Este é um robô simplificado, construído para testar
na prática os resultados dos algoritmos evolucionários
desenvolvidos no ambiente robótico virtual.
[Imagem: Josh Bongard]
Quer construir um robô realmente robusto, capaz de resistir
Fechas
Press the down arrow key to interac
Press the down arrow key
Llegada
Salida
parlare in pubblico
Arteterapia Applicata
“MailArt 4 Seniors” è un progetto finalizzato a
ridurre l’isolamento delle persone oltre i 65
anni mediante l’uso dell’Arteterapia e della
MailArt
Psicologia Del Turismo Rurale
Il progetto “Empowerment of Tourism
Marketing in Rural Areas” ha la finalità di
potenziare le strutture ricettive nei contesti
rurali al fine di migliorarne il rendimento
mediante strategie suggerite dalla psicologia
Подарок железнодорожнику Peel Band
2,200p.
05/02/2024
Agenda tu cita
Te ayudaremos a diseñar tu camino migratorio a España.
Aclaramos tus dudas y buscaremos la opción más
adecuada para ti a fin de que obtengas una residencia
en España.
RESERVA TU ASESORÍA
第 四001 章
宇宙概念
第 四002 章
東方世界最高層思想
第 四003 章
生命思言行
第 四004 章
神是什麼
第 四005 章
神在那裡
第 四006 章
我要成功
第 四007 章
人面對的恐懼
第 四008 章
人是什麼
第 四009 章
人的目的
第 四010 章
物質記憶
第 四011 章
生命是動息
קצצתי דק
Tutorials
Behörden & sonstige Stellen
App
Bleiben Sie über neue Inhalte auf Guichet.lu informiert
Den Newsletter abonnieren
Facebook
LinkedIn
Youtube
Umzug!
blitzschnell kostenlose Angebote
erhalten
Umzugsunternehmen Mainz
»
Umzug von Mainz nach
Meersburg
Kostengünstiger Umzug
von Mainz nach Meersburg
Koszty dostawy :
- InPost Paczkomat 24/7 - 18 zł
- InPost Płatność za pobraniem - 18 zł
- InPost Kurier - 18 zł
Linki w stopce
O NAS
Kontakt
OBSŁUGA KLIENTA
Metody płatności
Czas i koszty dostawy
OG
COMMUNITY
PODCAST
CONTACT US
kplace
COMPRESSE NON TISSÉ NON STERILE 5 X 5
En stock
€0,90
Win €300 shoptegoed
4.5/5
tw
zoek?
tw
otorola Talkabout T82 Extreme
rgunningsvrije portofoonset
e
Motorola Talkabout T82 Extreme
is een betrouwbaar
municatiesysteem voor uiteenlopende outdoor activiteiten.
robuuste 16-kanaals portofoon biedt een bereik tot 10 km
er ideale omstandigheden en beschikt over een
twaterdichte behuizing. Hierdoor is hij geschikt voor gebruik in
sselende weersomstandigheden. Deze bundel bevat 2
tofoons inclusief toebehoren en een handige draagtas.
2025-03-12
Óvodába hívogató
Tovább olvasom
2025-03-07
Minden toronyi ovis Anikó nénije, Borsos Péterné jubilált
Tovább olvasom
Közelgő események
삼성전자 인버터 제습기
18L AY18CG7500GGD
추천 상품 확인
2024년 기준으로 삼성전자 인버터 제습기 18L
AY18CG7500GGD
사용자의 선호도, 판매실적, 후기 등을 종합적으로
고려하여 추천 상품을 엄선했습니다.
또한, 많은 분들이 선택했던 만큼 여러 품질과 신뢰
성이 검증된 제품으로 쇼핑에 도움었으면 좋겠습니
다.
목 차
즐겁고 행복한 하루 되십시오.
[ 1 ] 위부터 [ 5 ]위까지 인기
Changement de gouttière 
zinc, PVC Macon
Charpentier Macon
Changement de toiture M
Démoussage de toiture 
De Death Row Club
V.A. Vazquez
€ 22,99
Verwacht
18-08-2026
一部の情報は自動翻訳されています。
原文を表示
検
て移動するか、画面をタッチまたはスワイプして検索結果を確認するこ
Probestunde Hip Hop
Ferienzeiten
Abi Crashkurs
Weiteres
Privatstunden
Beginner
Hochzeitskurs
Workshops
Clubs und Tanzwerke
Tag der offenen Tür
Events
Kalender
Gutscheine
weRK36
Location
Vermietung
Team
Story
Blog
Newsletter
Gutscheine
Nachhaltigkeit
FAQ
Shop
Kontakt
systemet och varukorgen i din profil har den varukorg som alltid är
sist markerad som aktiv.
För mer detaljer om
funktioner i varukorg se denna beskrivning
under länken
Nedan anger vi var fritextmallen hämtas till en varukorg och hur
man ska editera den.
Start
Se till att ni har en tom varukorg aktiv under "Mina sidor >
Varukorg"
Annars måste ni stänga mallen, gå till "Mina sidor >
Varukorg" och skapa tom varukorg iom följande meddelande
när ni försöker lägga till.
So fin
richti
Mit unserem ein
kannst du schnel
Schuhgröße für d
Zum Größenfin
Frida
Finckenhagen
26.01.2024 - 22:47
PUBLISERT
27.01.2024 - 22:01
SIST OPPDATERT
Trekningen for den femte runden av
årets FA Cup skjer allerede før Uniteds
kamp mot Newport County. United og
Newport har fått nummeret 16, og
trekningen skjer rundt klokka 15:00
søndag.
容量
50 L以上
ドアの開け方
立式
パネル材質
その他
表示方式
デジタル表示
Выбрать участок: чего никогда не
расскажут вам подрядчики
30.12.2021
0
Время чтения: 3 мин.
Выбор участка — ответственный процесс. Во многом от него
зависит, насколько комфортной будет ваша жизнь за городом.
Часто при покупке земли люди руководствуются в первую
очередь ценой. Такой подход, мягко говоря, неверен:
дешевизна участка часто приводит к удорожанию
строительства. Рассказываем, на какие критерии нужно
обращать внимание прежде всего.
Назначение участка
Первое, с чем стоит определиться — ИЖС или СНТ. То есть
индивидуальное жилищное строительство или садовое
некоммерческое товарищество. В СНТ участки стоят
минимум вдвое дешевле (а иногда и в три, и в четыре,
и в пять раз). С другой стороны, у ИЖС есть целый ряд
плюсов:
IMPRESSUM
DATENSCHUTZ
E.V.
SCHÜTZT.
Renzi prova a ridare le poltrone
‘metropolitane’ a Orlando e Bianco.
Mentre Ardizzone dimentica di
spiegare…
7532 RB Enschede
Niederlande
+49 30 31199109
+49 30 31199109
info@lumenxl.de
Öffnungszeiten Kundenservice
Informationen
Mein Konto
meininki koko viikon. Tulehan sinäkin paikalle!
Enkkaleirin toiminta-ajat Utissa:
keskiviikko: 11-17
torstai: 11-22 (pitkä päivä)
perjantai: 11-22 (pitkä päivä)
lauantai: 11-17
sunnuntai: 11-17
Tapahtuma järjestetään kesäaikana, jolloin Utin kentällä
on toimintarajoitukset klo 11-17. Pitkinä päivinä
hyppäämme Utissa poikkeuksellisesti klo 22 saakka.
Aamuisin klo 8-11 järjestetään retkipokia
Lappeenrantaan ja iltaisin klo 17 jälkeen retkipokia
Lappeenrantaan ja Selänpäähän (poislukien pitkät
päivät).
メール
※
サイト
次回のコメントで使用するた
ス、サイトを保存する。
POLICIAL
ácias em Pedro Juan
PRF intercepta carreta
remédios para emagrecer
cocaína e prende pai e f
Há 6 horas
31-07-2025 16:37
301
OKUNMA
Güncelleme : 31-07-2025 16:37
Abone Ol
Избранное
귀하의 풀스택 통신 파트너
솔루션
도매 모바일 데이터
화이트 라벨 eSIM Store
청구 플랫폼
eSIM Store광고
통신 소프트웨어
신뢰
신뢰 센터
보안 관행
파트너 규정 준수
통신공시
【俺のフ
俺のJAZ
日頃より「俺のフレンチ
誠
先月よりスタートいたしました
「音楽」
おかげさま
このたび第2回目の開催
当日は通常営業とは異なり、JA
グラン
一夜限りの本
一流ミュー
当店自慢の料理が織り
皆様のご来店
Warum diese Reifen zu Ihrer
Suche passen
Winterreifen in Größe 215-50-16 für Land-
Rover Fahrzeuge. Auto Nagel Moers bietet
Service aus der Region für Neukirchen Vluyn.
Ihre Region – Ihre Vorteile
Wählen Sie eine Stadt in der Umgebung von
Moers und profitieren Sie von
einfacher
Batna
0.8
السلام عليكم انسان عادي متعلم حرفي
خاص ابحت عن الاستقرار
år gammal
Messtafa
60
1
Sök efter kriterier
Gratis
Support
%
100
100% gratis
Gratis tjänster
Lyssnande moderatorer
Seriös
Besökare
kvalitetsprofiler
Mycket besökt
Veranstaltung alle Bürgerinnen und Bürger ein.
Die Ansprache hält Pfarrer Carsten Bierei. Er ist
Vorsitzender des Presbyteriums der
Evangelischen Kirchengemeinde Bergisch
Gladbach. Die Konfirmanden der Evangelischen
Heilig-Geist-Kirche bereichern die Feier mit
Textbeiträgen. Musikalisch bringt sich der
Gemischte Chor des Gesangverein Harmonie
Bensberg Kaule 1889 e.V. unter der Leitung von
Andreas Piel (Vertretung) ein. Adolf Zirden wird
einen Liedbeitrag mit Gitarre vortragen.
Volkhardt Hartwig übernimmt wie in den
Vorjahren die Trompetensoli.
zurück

**AIM OF THE TASK**. When a line above contains the string "retkipokia", copy that line.

**TASK SOLUTION**.
Aamuisin klo 8-11 järjestetään retkipokia
Lappeenrantaan ja iltaisin klo 17 jälkeen retkipokia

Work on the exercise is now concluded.